While I’ve never been a successful man, I can 100% relate to the fact that success for a women is not always socially encouraged. And success is sometimes even discouraged by women themselves! So it’s not always easy to tell what will truly make you happy, after all being liked feels pretty good, too, right?
Solutions
While I do believe women are mostly wired to care more about what other people think and, therefore, are more susceptible to peer pressure, not all is lost. Just because we are more prone to this behavior, doesn’t mean we can’t choose another path.
With that in mind, this is my
5-Step Solution to Dealing with Peer Pressure
Step 1: Awareness
Wanting to be liked is not a weakness unless you let it run your life, seeking approval in every situation and spending your life chasing it. Alternatively, acting like you don’t care but really caring a lot is a recipe for getting yourself in trouble.
Acknowledging when you care and what your feeling is okay. Only then will you really have the power and the awareness to choose your actions from a place of power.
Step 2: The simple question
Sometimes knowing what single simple question to ask yourself can help you sort through the muck of your mind and emotions.
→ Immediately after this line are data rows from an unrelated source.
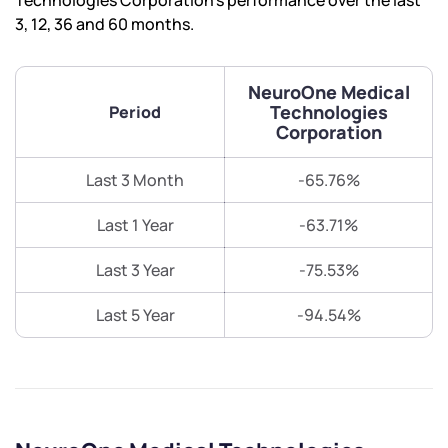
Technologies Corporation’s performance over the last
3, 12, 36 and 60 months.
NeuroOne Medical
Technologies
Period
Corporation
Last 3 Month
-65.76%
Last 1 Year
-63.71%
Last 3 Year
-75.53%
Last 5 Year
-94.54%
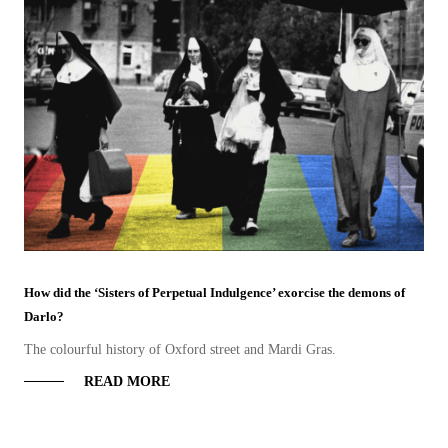
How did the ‘Sisters of Perpetual Indulgence’ exorcise the demons of
Darlo?
The colourful history of Oxford street and Mardi Gras.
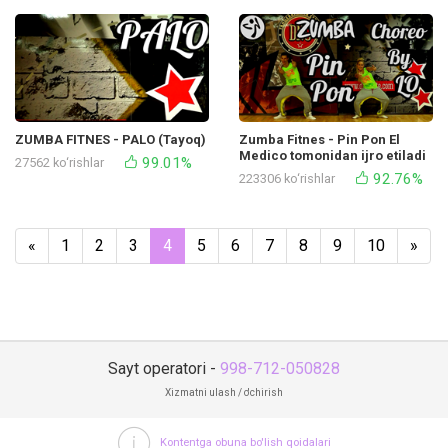
ZUMBA FITNES - PALO (Tayoq)
Zumba Fitnes - Pin Pon El
Medico tomonidan ijro etiladi
99.01%
27562 ko‘rishlar
92.76%
223306 ko‘rishlar
«
1
2
3
4
5
6
7
8
9
10
»
Sayt operatori -
998-712-050828
Xizmatni ulash / o'chirish
Kontentga obuna bo'lish qoidalari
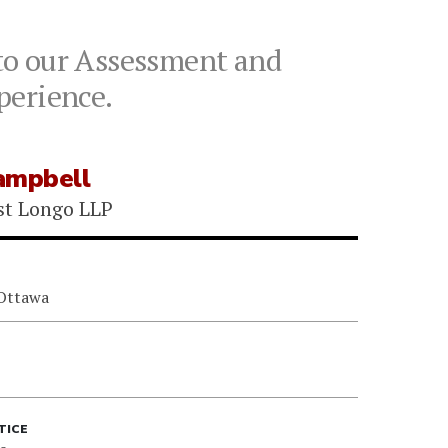
to our Assessment and
xperience.
ampbell
st Longo LLP
 Ottawa
TICE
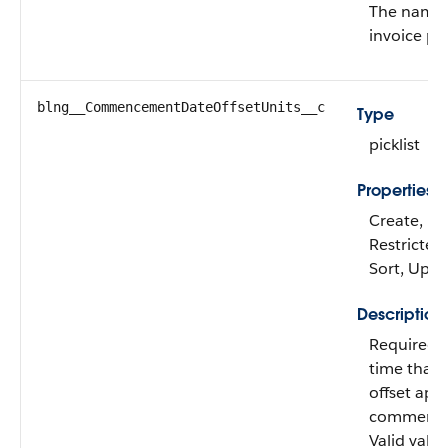
The name 
invoice pla
blng__CommencementDateOffsetUnits__c
Type
picklist
Properties
Create, Fil
Restricted 
Sort, Upd
Description
Required. 
time that 
offset app
commence
Valid value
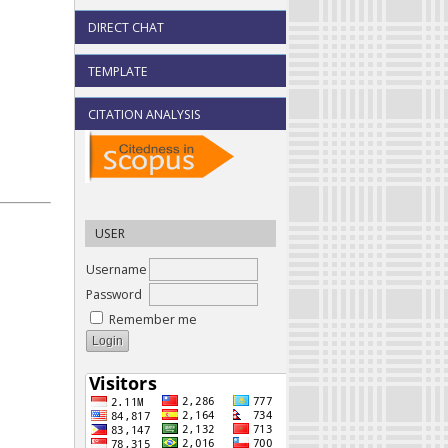
DIRECT CHAT
TEMPLATE
CITATION ANALYSIS
USER
Username
Password
Remember me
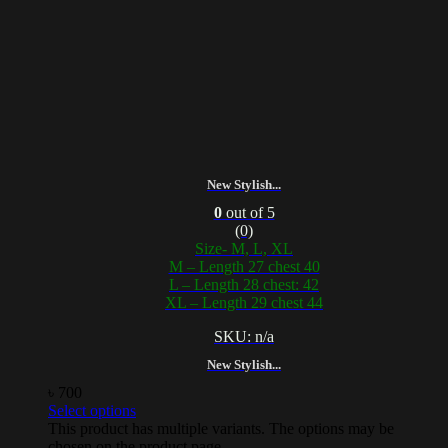
New Stylish...
0
out of 5
(0)
Size- M, L, XL
M – Length 27 chest 40
L – Length 28 chest: 42
XL – Length 29 chest 44
SKU: n/a
New Stylish...
৳
700
Select options
This product has multiple variants. The options may be
chosen on the product page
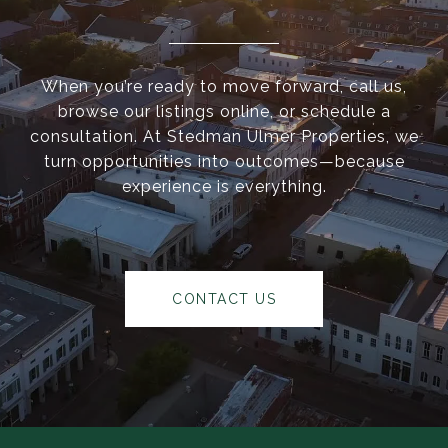
When you’re ready to move forward, call us,
browse our listings online, or schedule a
consultation. At Stedman Ulmer Properties, we
turn opportunities into outcomes—because
experience is everything.
CONTACT US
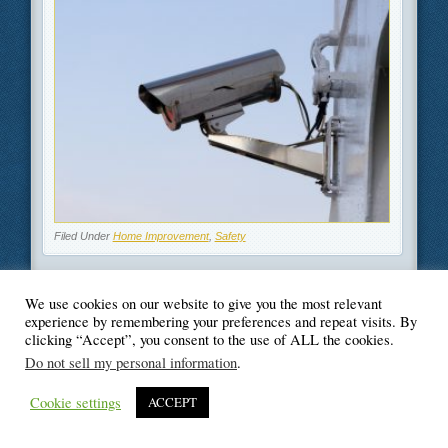
Filed Under
Home Improvement
,
Safety
We use cookies on our website to give you the most relevant
experience by remembering your preferences and repeat visits. By
clicking “Accept”, you consent to the use of ALL the cookies.
© Blogger's Paradise
Do not sell my personal information
.
Cookie settings
ACCEPT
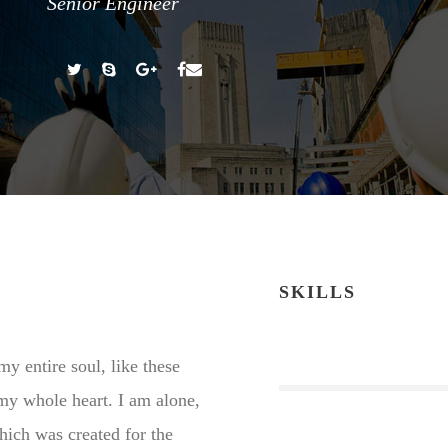
Senior Engineer
SKILLS
y entire soul, like these
my whole heart. I am alone,
which was created for the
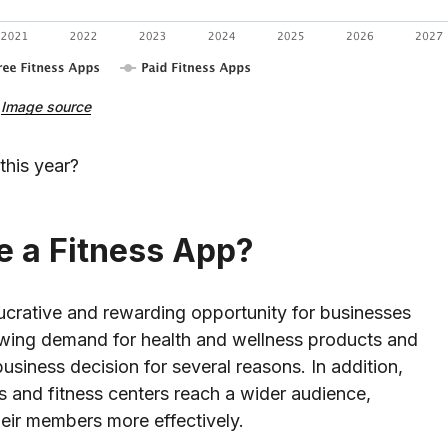
Image source
this year?
e a Fitness App?
 lucrative and rewarding opportunity for businesses
owing demand for health and wellness products and
business decision for several reasons. In addition,
 and fitness centers reach a wider audience,
heir members more effectively.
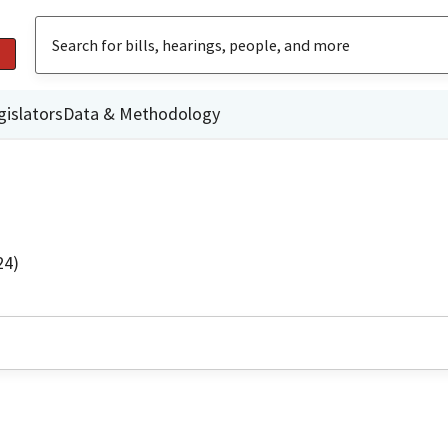
gislators
Data & Methodology
24)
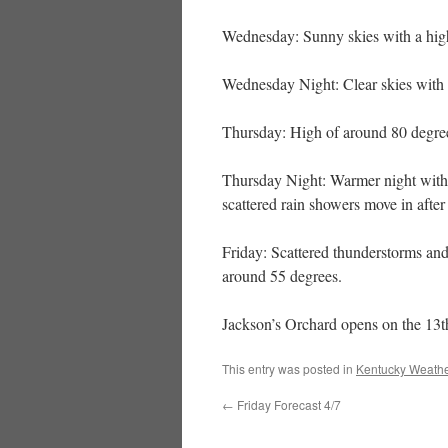
Wednesday: Sunny skies with a hig
Wednesday Night: Clear skies with 
Thursday: High of around 80 degree
Thursday Night: Warmer night with 
scattered rain showers move in after
Friday: Scattered thunderstorms and
around 55 degrees.
Jackson’s Orchard opens on the 13th
This entry was posted in
Kentucky Weathe
←
Friday Forecast 4/7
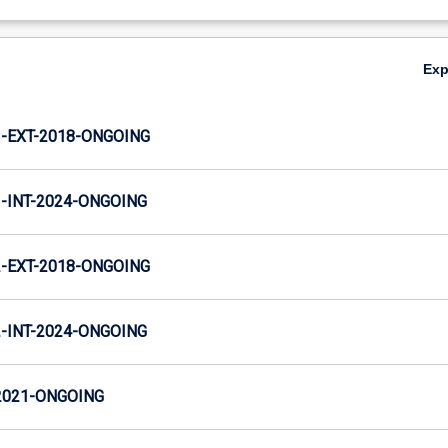
Ex
-EXT-2018-ONGOING
INT-2024-ONGOING
-EXT-2018-ONGOING
INT-2024-ONGOING
2021-ONGOING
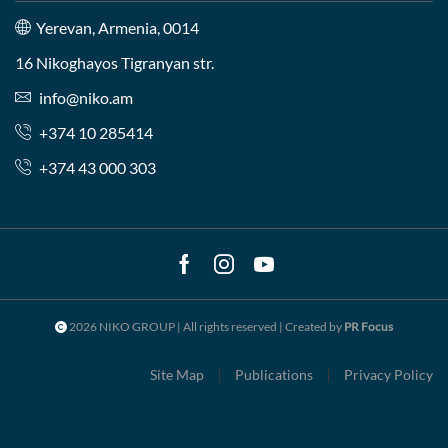
Yerevan, Armenia, 0014
16 Nikoghayos Tigranyan str.
info@niko.am
+374 10 285414
+374 43 000 303
Facebook
Instagram
Youtube
2026 NIKO GROUP | All rights reserved | Created by
PR Focus
Site Map
Publications
Privacy Policy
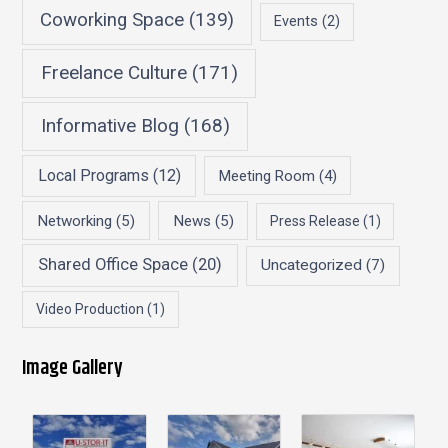
Coworking Space
(139)
Events
(2)
Freelance Culture
(171)
Informative Blog
(168)
Local Programs
(12)
Meeting Room
(4)
Networking
(5)
News
(5)
Press Release
(1)
Shared Office Space
(20)
Uncategorized
(7)
Video Production
(1)
Image Gallery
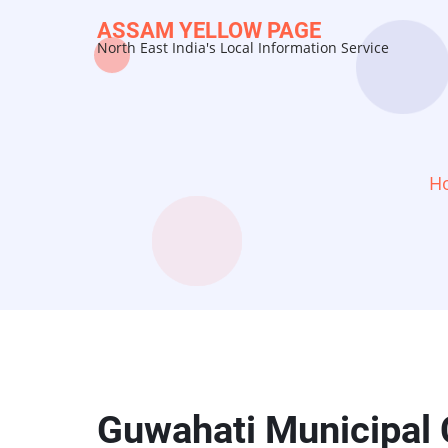
Skip
ASSAM YELLOW PAGE
to
North East India's Local Information Service
main
content
H
Guwahati Municipal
In high school, mine was obviously “Whose happiness do I care about?” but for you it could be something else, like “Does this action align with the person I want to be?” or “Do these people have my best interest at heart?” or “What will I be most proud of in 10 years?”
Asking the right question is just as important as acknowledging there is a question.
Step 3: Gather support
If you act contrary to what other people want, chances are you’ll feel alone. This may cause you to pull in further like a turtle in its shell. Resist that! Instead, find support elsewhere. Find family, friends, chat rooms, or even read books about people who have taken the unlikely path.
You aren’t the first person to forge a path outside of what others wanted. Don’t let yourself be fooled, or isolated.
Step 4: Own in every day
Once you make the decision to let go of peer pressure, you have to remind yourself of why you chose that path every day. There will be days you regret choosing your own path; you may be lonely on others. That’s okay. Remind yourself constantly of the big picture and why you are sacrificing now.
Step 5: Inner armor
Do something to build up your inner strength: Work on your self-talk, meditate, journal, whatever you can do. (If you’ve read anything by me, you knew this one was coming. I like actionable tools.)
You are a strong, powerful person, but maintaining inner strength takes work just as it takes work to maintain a strong body. Put in that work and you will see those benefits in all aspects of your life.